• **Directions**: One figure is wanted here: how many lines in the entries hold the word "Besichtigung".
--- Material for the task Enclosed Below ---
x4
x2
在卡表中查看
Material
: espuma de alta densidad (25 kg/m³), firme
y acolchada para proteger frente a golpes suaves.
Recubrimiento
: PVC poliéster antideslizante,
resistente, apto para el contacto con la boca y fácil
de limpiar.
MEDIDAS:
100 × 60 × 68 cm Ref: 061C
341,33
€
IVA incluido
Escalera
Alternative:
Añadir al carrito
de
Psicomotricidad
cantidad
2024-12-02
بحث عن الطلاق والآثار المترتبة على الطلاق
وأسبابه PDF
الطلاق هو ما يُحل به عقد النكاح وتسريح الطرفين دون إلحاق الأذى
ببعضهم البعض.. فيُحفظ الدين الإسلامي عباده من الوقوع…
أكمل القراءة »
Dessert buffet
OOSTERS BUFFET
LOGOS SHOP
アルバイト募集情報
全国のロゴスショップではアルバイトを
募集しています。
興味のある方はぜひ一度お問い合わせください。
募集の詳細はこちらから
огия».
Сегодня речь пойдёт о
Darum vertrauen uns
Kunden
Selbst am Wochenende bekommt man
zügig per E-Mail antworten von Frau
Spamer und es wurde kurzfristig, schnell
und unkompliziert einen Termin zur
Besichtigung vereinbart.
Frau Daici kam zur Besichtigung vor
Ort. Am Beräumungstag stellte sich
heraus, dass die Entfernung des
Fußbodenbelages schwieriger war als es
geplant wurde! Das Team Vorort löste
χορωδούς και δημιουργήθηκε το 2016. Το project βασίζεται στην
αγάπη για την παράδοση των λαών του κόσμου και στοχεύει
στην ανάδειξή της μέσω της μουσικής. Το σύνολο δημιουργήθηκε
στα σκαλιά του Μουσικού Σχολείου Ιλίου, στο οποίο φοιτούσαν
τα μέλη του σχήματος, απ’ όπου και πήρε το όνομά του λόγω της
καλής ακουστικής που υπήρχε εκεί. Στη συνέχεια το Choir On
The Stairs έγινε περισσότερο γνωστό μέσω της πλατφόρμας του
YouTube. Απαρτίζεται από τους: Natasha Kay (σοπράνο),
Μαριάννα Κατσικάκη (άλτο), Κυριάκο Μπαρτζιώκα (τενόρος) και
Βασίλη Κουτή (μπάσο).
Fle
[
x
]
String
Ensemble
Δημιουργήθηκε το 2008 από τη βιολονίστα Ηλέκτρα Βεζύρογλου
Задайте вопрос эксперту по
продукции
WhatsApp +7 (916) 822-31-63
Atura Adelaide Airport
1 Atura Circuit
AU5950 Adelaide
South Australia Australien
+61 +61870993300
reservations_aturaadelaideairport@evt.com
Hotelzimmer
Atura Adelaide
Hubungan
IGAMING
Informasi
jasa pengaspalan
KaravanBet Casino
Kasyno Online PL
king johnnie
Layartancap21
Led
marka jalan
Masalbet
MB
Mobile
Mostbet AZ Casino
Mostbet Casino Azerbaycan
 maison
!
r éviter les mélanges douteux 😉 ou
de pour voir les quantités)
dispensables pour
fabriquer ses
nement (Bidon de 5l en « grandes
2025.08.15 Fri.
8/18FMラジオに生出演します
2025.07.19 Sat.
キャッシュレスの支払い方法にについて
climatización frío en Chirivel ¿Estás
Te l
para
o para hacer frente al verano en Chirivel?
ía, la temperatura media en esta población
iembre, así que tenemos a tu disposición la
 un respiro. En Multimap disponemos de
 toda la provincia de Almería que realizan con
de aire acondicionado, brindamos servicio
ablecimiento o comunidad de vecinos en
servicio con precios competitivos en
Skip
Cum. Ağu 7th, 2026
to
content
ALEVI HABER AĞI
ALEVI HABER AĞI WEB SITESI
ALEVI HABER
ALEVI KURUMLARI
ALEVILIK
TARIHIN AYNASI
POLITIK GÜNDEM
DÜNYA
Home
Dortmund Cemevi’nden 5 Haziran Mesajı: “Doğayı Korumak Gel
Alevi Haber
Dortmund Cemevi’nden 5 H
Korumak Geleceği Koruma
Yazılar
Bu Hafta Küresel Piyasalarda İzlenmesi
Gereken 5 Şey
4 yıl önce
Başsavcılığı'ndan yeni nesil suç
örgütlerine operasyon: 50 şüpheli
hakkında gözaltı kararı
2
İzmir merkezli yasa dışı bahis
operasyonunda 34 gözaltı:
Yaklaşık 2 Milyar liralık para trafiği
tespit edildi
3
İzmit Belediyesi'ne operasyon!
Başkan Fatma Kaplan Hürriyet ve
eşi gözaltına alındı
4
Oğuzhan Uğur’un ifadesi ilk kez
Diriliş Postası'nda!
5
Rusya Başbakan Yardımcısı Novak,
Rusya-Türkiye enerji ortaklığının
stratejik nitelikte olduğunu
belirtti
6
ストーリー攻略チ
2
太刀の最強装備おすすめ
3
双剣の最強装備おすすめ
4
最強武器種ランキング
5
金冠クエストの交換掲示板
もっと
--- End of Enclosed Material for the task ---
• **Answer area**: 2